Last year, she starred with her husband, French actor Vincent Cassel, in “Irreversible” — a harrowing tale of violence in which she features in a rape scene shocking in its verisimilitude. The film, which was in competition in Cannes, prompted several people to walk out of the screening.
Her next film is just as unusual, and just as likely to be as far from being a crowd-pleaser as possible.
In “The Passion,” which is directed by Mel Gibson, Monica Bellucci plays Mary Magdalene in a story of the last hours of Jesus Christ’s life as he is crucified. The film, which Gibson has said he has wanted to make for years, is filmed in two dead languages, Latin and Aramic — without subtitles.
Then comes another French film with Cassel, “Secret Agents,” which Bellucci is still working on.
Her acting, she said, did not tire her at all, even with such a full diary.
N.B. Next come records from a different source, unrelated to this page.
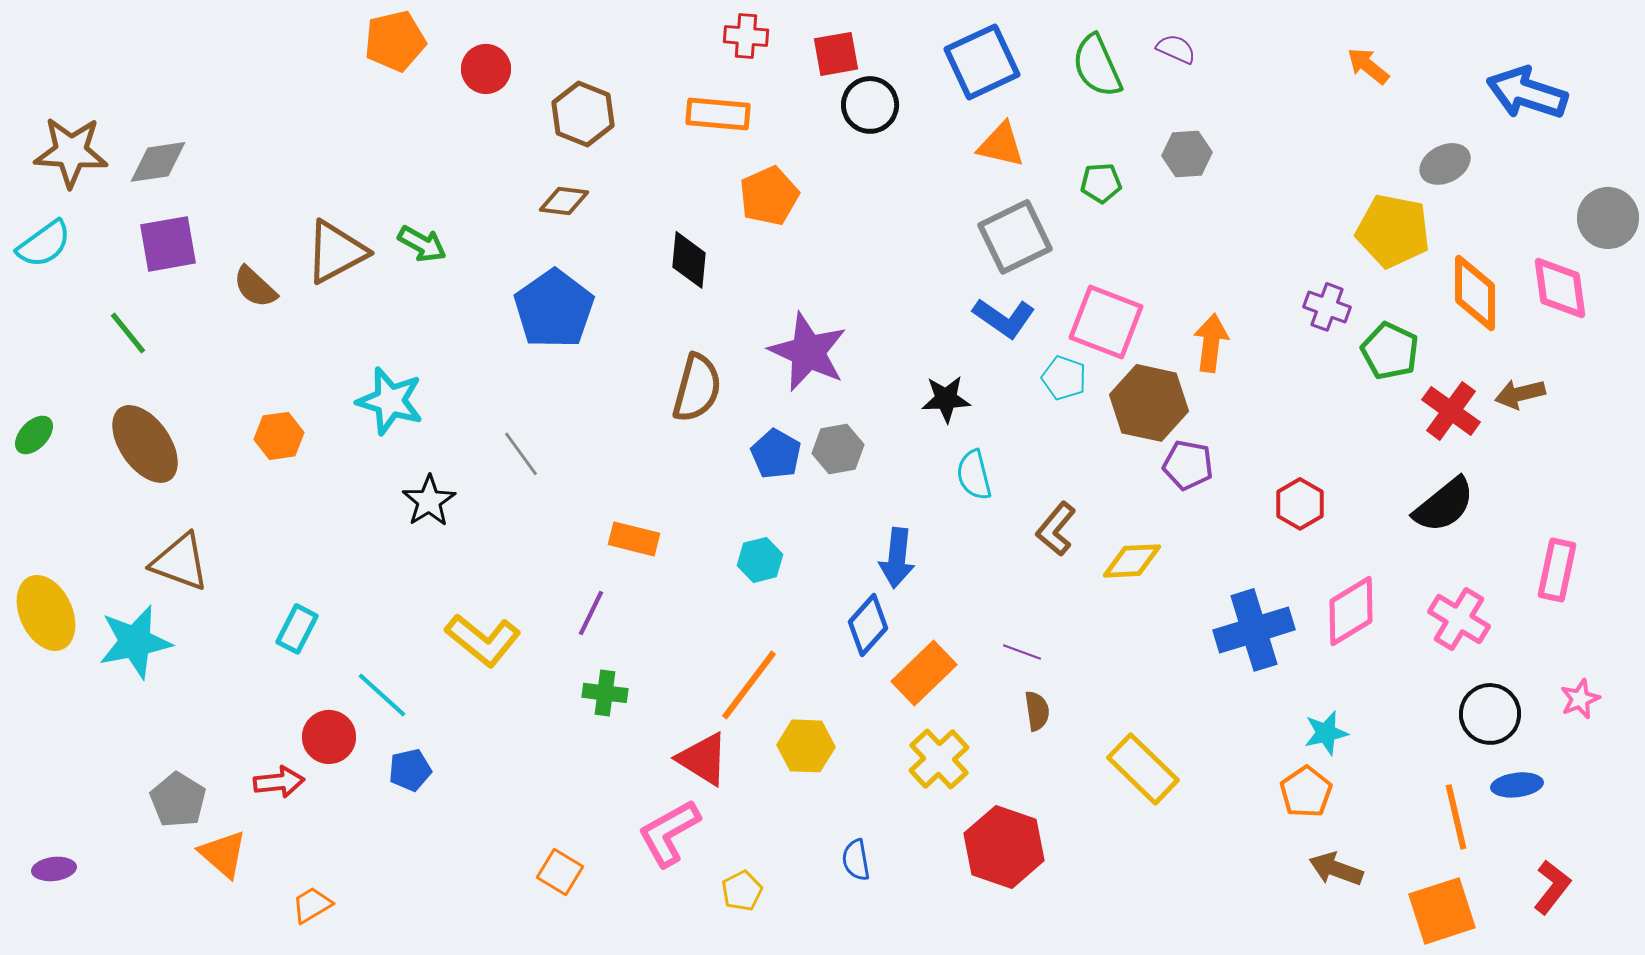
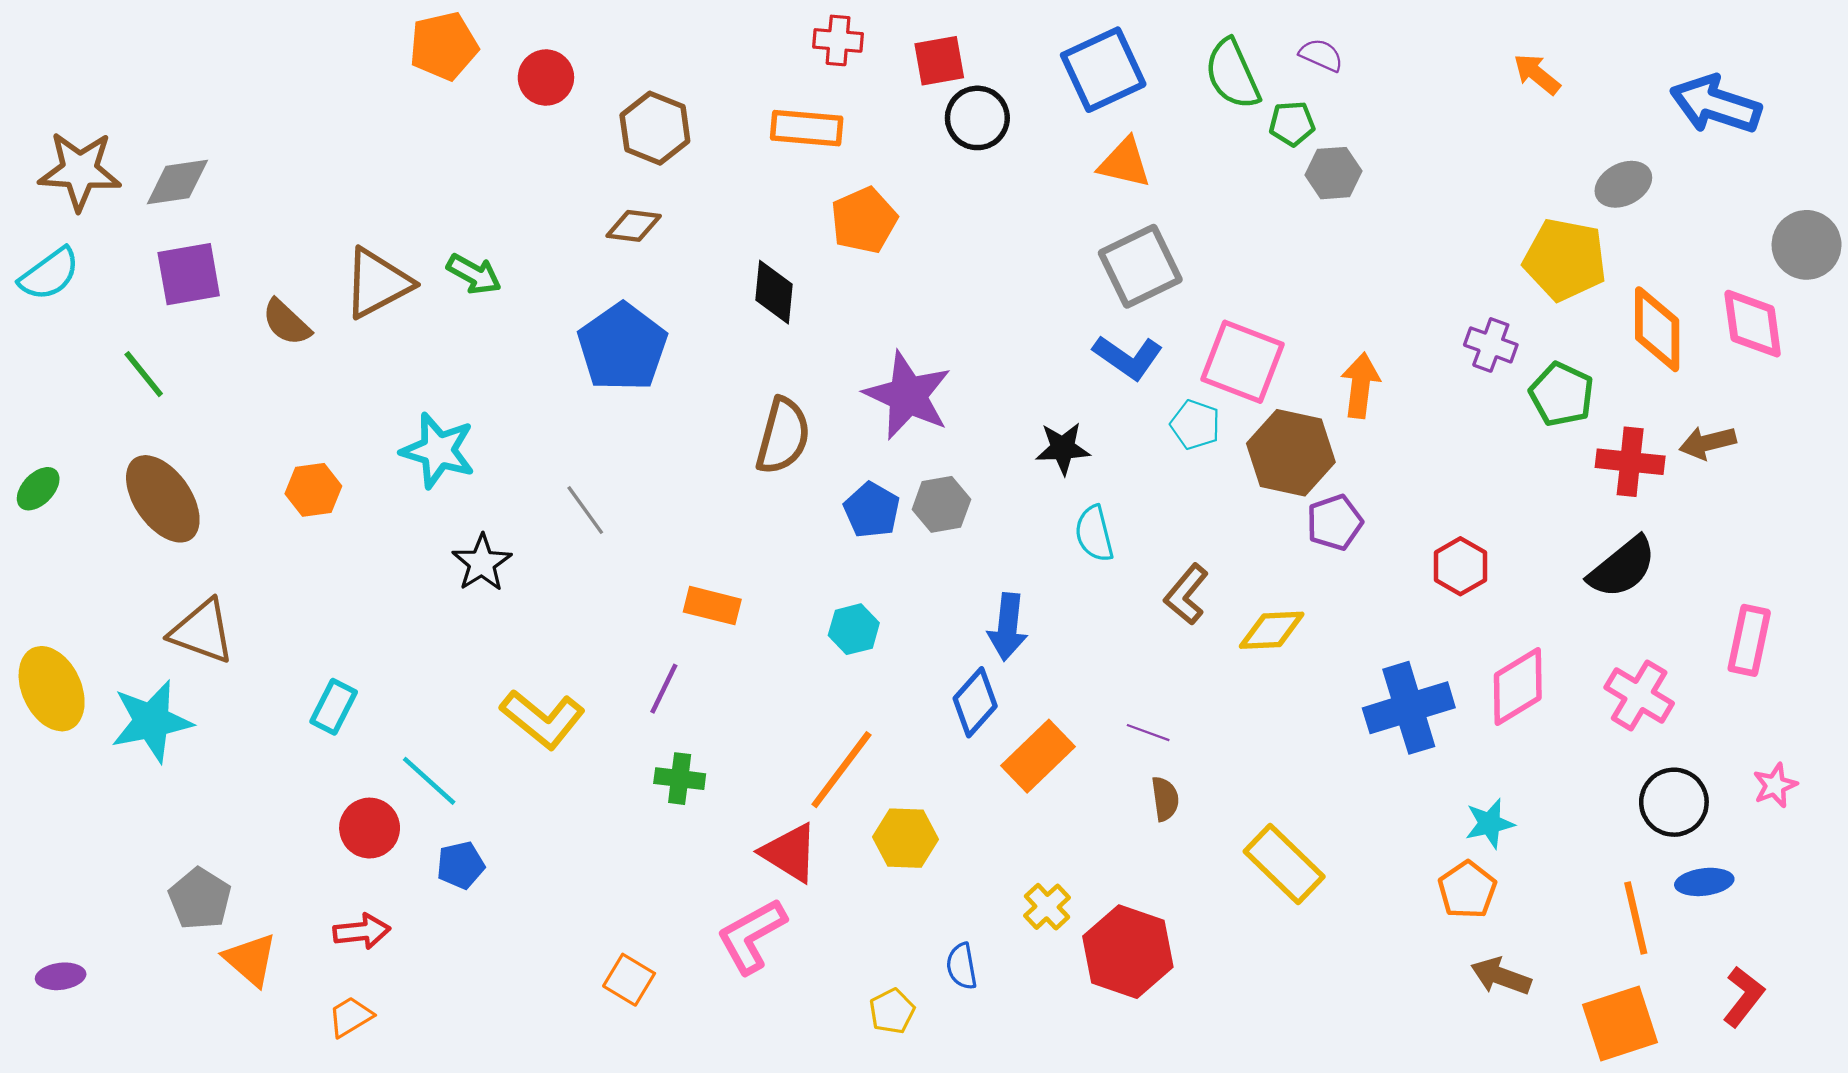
green pentagon: (1101, 183) -> (1292, 124), moved
red cross: (1451, 411) -> (1630, 462), turned -30
purple pentagon: (1188, 465) -> (1335, 522), turned -30
yellow cross: (939, 759) -> (1047, 907), moved, size x0.7
red arrow: (279, 782) -> (362, 931), moved
yellow pentagon: (742, 891) -> (892, 1011), moved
“The most exhausting times are when I travel, or these interviews,” she said, dipping one sugar into her espresso to fight off jet-lag.
“But the moment when I’m on the set, I have to act, and I forget everything else.”
Nevertheless, when “Secret Agents” is out of the way, Bellucci plans to take a break. Having made it so far up the acting ladder so quickly, she figures she now deserves a vacation, “a very long vacation.”
The question is: Will the directors, the fans, and above all her own ambition to push herself ever further let her rest?
Bellucci may not have gone looking for beauty and stardom, but now that they both have gotten hold of her, she may find that some “illnesses” are hard to shake.